◆ **Task objective**
Down to the last line, copy the records below without any change.

◆ **Data entries**

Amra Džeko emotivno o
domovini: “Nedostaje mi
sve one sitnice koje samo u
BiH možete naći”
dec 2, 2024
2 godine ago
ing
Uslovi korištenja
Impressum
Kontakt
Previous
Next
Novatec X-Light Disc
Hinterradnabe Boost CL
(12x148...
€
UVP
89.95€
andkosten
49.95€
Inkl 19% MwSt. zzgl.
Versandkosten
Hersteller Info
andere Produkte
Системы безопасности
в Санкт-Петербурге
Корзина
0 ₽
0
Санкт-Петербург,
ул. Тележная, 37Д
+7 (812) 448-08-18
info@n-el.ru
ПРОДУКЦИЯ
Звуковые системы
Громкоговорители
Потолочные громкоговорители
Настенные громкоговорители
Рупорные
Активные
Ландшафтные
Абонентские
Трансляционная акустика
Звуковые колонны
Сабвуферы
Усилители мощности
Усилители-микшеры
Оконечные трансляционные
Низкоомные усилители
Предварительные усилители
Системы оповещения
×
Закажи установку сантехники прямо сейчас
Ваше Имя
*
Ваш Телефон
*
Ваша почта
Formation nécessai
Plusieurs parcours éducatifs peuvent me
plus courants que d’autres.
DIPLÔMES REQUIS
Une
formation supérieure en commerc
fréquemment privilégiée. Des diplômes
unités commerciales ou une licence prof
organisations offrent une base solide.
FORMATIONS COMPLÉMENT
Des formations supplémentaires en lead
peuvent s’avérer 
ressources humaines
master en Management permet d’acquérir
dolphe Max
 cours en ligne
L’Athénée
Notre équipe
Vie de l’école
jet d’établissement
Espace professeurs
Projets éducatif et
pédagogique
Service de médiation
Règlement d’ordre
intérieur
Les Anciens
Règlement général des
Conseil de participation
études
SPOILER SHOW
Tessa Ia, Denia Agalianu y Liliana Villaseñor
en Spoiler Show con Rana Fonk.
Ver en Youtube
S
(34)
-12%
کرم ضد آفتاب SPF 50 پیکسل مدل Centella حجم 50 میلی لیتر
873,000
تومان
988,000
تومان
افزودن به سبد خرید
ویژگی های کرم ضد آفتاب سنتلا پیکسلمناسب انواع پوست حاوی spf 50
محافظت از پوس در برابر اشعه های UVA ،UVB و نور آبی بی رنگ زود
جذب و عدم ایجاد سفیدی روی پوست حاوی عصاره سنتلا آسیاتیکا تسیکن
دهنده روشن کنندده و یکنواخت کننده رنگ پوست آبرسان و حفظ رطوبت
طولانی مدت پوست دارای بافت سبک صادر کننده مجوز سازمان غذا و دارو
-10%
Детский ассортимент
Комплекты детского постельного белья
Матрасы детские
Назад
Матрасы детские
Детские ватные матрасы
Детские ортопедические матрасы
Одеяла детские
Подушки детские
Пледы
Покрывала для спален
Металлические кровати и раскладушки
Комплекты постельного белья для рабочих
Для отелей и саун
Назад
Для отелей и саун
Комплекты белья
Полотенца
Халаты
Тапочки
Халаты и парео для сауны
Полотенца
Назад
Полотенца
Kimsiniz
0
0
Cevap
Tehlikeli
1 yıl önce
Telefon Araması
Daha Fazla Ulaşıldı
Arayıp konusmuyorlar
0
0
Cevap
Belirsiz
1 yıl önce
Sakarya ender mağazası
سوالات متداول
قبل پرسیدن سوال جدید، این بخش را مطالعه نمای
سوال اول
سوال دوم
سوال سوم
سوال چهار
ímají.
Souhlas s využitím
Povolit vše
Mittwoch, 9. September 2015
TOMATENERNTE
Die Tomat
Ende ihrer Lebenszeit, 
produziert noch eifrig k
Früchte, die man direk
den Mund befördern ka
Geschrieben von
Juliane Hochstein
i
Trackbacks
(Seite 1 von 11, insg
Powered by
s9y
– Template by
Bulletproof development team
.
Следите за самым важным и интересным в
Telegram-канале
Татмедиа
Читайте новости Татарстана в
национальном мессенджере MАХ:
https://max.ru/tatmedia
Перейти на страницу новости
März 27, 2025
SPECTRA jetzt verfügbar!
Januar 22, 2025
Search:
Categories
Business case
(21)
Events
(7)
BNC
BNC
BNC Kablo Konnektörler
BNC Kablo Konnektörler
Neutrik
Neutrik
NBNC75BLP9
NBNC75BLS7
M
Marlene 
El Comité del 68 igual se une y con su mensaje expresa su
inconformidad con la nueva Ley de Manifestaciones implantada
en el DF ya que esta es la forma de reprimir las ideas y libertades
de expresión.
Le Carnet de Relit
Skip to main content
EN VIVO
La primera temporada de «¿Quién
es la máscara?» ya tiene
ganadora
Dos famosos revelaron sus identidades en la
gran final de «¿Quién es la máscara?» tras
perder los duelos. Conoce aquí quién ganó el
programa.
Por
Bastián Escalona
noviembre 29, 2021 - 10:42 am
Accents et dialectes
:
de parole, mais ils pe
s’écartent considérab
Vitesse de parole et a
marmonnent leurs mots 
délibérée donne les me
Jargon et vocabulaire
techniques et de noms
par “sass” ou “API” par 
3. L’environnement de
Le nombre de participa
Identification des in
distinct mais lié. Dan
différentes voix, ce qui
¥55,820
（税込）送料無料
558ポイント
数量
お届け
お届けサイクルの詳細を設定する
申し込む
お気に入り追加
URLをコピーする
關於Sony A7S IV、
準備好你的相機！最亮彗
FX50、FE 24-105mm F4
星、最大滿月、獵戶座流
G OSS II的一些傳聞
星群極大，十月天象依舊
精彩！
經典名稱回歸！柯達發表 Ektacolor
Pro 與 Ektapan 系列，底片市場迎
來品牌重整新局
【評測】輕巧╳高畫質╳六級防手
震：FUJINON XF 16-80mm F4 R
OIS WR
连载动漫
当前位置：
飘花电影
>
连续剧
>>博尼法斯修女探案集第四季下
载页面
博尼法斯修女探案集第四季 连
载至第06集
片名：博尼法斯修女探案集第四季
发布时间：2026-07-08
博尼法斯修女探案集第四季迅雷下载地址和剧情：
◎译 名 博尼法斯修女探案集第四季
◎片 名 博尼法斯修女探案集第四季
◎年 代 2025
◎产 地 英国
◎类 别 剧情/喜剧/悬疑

◆ **Solved exercise**
Amra Džeko emotivno o
domovini: “Nedostaje mi
sve one sitnice koje samo u
BiH možete naći”
dec 2, 2024
2 godine ago
ing
Uslovi korištenja
Impressum
Kontakt
Previous
Next
Novatec X-Light Disc
Hinterradnabe Boost CL
(12x148...
€
UVP
89.95€
andkosten
49.95€
Inkl 19% MwSt. zzgl.
Versandkosten
Hersteller Info
andere Produkte
Системы безопасности
в Санкт-Петербурге
Корзина
0 ₽
0
Санкт-Петербург,
ул. Тележная, 37Д
+7 (812) 448-08-18
info@n-el.ru
ПРОДУКЦИЯ
Звуковые системы
Громкоговорители
Потолочные громкоговорители
Настенные громкоговорители
Рупорные
Активные
Ландшафтные
Абонентские
Трансляционная акустика
Звуковые колонны
Сабвуферы
Усилители мощности
Усилители-микшеры
Оконечные трансляционные
Низкоомные усилители
Предварительные усилители
Системы оповещения
×
Закажи установку сантехники прямо сейчас
Ваше Имя
*
Ваш Телефон
*
Ваша почта
Formation nécessai
Plusieurs parcours éducatifs peuvent me
plus courants que d’autres.
DIPLÔMES REQUIS
Une
formation supérieure en commerc
fréquemment privilégiée. Des diplômes
unités commerciales ou une licence prof
organisations offrent une base solide.
FORMATIONS COMPLÉMENT
Des formations supplémentaires en lead
peuvent s’avérer 
ressources humaines
master en Management permet d’acquérir
dolphe Max
 cours en ligne
L’Athénée
Notre équipe
Vie de l’école
jet d’établissement
Espace professeurs
Projets éducatif et
pédagogique
Service de médiation
Règlement d’ordre
intérieur
Les Anciens
Règlement général des
Conseil de participation
études
SPOILER SHOW
Tessa Ia, Denia Agalianu y Liliana Villaseñor
en Spoiler Show con Rana Fonk.
Ver en Youtube
S
(34)
-12%
کرم ضد آفتاب SPF 50 پیکسل مدل Centella حجم 50 میلی لیتر
873,000
تومان
988,000
تومان
افزودن به سبد خرید
ویژگی های کرم ضد آفتاب سنتلا پیکسلمناسب انواع پوست حاوی spf 50
محافظت از پوس در برابر اشعه های UVA ،UVB و نور آبی بی رنگ زود
جذب و عدم ایجاد سفیدی روی پوست حاوی عصاره سنتلا آسیاتیکا تسیکن
دهنده روشن کنندده و یکنواخت کننده رنگ پوست آبرسان و حفظ رطوبت
طولانی مدت پوست دارای بافت سبک صادر کننده مجوز سازمان غذا و دارو
-10%
Детский ассортимент
Комплекты детского постельного белья
Матрасы детские
Назад
Матрасы детские
Детские ватные матрасы
Детские ортопедические матрасы
Одеяла детские
Подушки детские
Пледы
Покрывала для спален
Металлические кровати и раскладушки
Комплекты постельного белья для рабочих
Для отелей и саун
Назад
Для отелей и саун
Комплекты белья
Полотенца
Халаты
Тапочки
Халаты и парео для сауны
Полотенца
Назад
Полотенца
Kimsiniz
0
0
Cevap
Tehlikeli
1 yıl önce
Telefon Araması
Daha Fazla Ulaşıldı
Arayıp konusmuyorlar
0
0
Cevap
Belirsiz
1 yıl önce
Sakarya ender mağazası
سوالات متداول
قبل پرسیدن سوال جدید، این بخش را مطالعه نمای
سوال اول
سوال دوم
سوال سوم
سوال چهار
ímají.
Souhlas s využitím
Povolit vše
Mittwoch, 9. September 2015
TOMATENERNTE
Die Tomat
Ende ihrer Lebenszeit, 
produziert noch eifrig k
Früchte, die man direk
den Mund befördern ka
Geschrieben von
Juliane Hochstein
i
Trackbacks
(Seite 1 von 11, insg
Powered by
s9y
– Template by
Bulletproof development team
.
Следите за самым важным и интересным в
Telegram-канале
Татмедиа
Читайте новости Татарстана в
национальном мессенджере MАХ:
https://max.ru/tatmedia
Перейти на страницу новости
März 27, 2025
SPECTRA jetzt verfügbar!
Januar 22, 2025
Search:
Categories
Business case
(21)
Events
(7)
BNC
BNC
BNC Kablo Konnektörler
BNC Kablo Konnektörler
Neutrik
Neutrik
NBNC75BLP9
NBNC75BLS7
M
Marlene 
El Comité del 68 igual se une y con su mensaje expresa su
inconformidad con la nueva Ley de Manifestaciones implantada
en el DF ya que esta es la forma de reprimir las ideas y libertades
de expresión.
Le Carnet de Relit
Skip to main content
EN VIVO
La primera temporada de «¿Quién
es la máscara?» ya tiene
ganadora
Dos famosos revelaron sus identidades en la
gran final de «¿Quién es la máscara?» tras
perder los duelos. Conoce aquí quién ganó el
programa.
Por
Bastián Escalona
noviembre 29, 2021 - 10:42 am
Accents et dialectes
:
de parole, mais ils pe
s’écartent considérab
Vitesse de parole et a
marmonnent leurs mots 
délibérée donne les me
Jargon et vocabulaire
techniques et de noms
par “sass” ou “API” par 
3. L’environnement de
Le nombre de participa
Identification des in
distinct mais lié. Dan
différentes voix, ce qui
¥55,820
（税込）送料無料
558ポイント
数量
お届け
お届けサイクルの詳細を設定する
申し込む
お気に入り追加
URLをコピーする
關於Sony A7S IV、
準備好你的相機！最亮彗
FX50、FE 24-105mm F4
星、最大滿月、獵戶座流
G OSS II的一些傳聞
星群極大，十月天象依舊
精彩！
經典名稱回歸！柯達發表 Ektacolor
Pro 與 Ektapan 系列，底片市場迎
來品牌重整新局
【評測】輕巧╳高畫質╳六級防手
震：FUJINON XF 16-80mm F4 R
OIS WR
连载动漫
当前位置：
飘花电影
>
连续剧
>>博尼法斯修女探案集第四季下
载页面
博尼法斯修女探案集第四季 连
载至第06集
片名：博尼法斯修女探案集第四季
发布时间：2026-07-08
博尼法斯修女探案集第四季迅雷下载地址和剧情：
◎译 名 博尼法斯修女探案集第四季
◎片 名 博尼法斯修女探案集第四季
◎年 代 2025
◎产 地 英国
◎类 别 剧情/喜剧/悬疑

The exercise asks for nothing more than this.